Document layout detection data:

-- Opening Marker --

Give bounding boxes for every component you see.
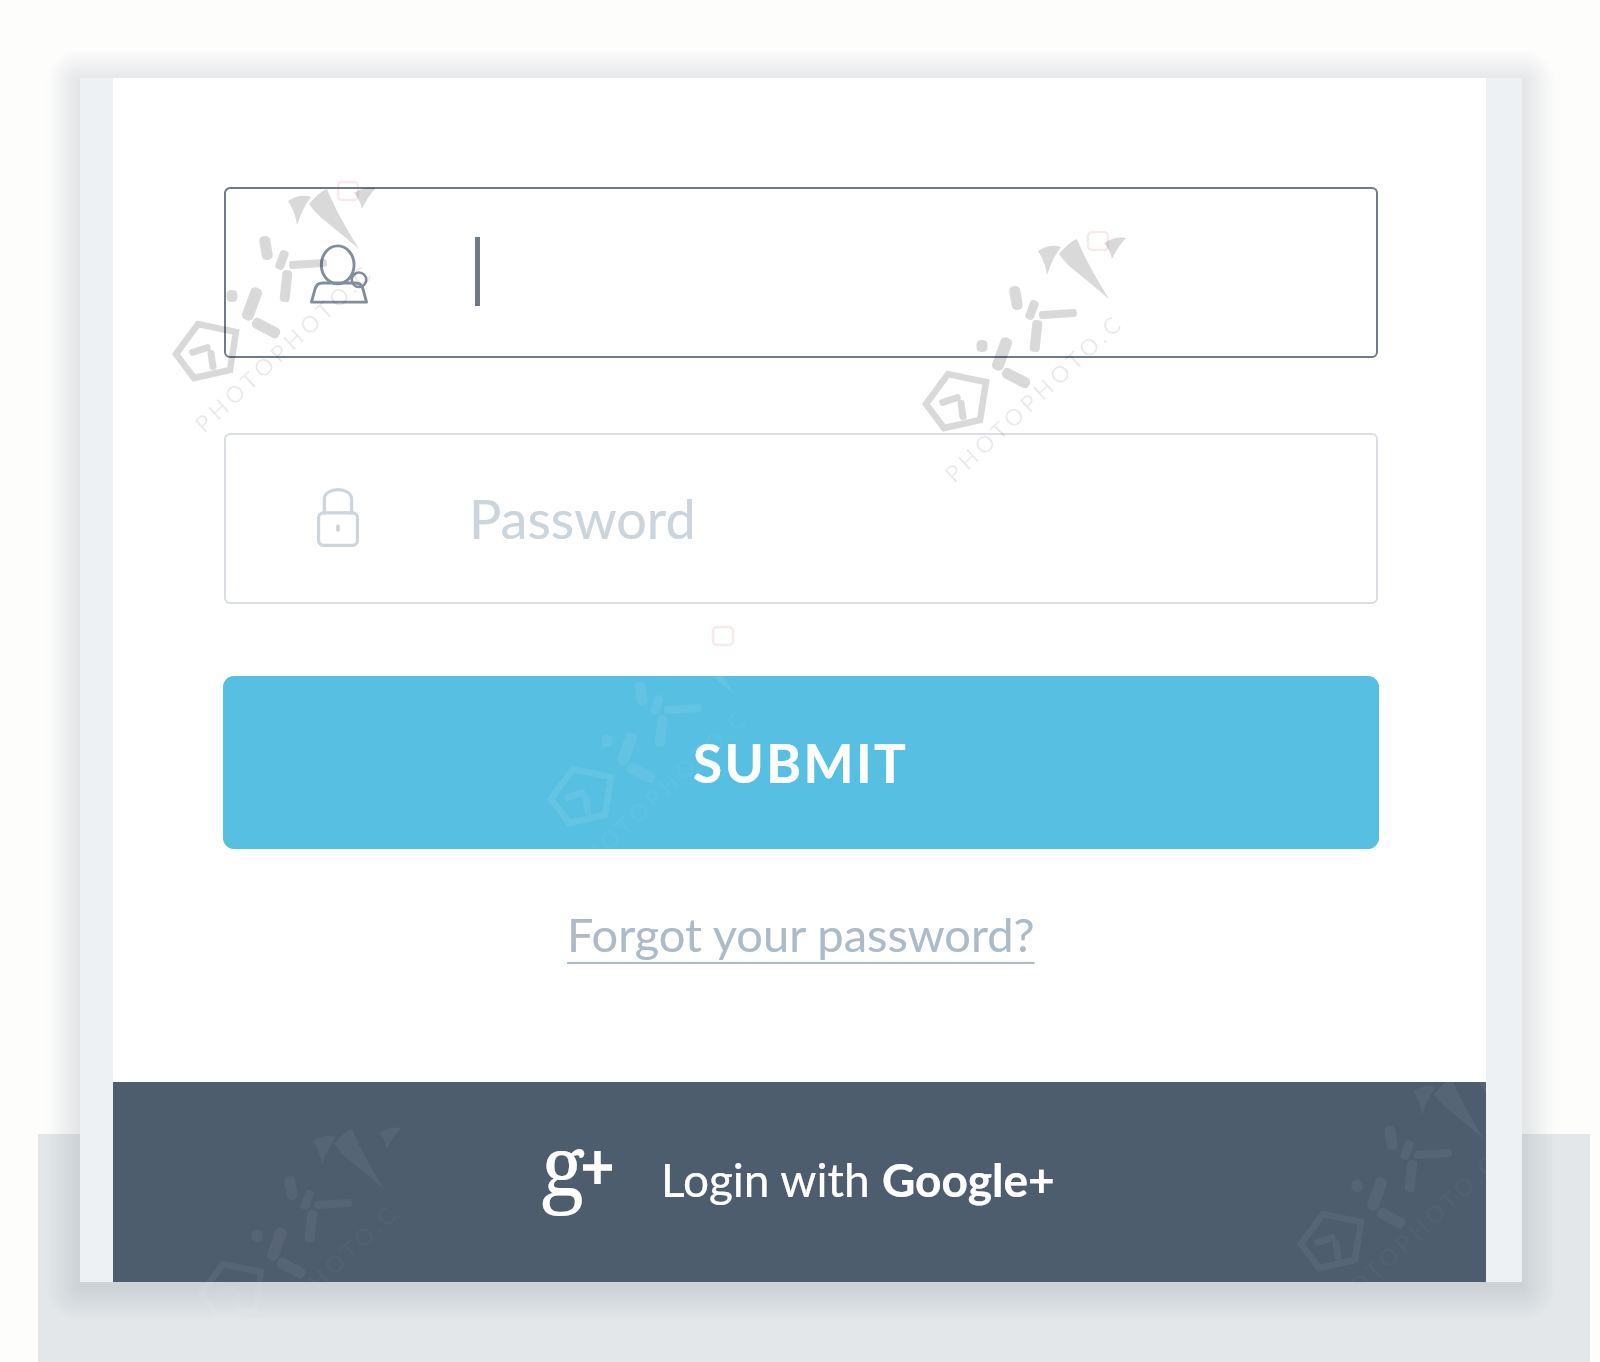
staticText: SUBMIT xyxy=(693,731,909,795)
button[interactable]: Password xyxy=(224,433,1378,604)
staticText: Google+ xyxy=(882,1152,1055,1207)
staticText: PHOTOPHOTO.CN xyxy=(564,698,758,883)
staticText: g xyxy=(541,1108,586,1220)
button[interactable]: Forgot your password? xyxy=(567,906,1035,962)
staticText: PHOTOPHOTO.CN xyxy=(939,304,1133,488)
staticText: Login with xyxy=(661,1152,882,1207)
staticText: PHOTOPHOTO.CN xyxy=(214,1194,408,1362)
staticText: PHOTOPHOTO.CN xyxy=(1314,1144,1508,1328)
button[interactable]: Username xyxy=(224,187,1378,358)
button[interactable]: SUBMIT xyxy=(223,676,1379,849)
staticText: Password xyxy=(469,486,696,551)
button[interactable]: g xyxy=(113,1082,1486,1282)
staticText: PHOTOPHOTO.CN xyxy=(189,254,383,438)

-- Closing Marker --

- **Task prompt**:
Set down the data above word for word, leaving every picture out.

- **Reply to the exercise**:
Give bounding boxes for every component you see.
staticText: SUBMIT xyxy=(693,731,909,795)
button[interactable]: Password xyxy=(224,433,1378,604)
staticText: Google+ xyxy=(882,1152,1055,1207)
staticText: PHOTOPHOTO.CN xyxy=(564,698,758,883)
staticText: g xyxy=(541,1108,586,1220)
button[interactable]: Forgot your password? xyxy=(567,906,1035,962)
staticText: PHOTOPHOTO.CN xyxy=(939,304,1133,488)
staticText: Login with xyxy=(661,1152,882,1207)
staticText: PHOTOPHOTO.CN xyxy=(214,1194,408,1362)
staticText: PHOTOPHOTO.CN xyxy=(1314,1144,1508,1328)
button[interactable]: Username xyxy=(224,187,1378,358)
button[interactable]: SUBMIT xyxy=(223,676,1379,849)
staticText: Password xyxy=(469,486,696,551)
button[interactable]: g xyxy=(113,1082,1486,1282)
staticText: PHOTOPHOTO.CN xyxy=(189,254,383,438)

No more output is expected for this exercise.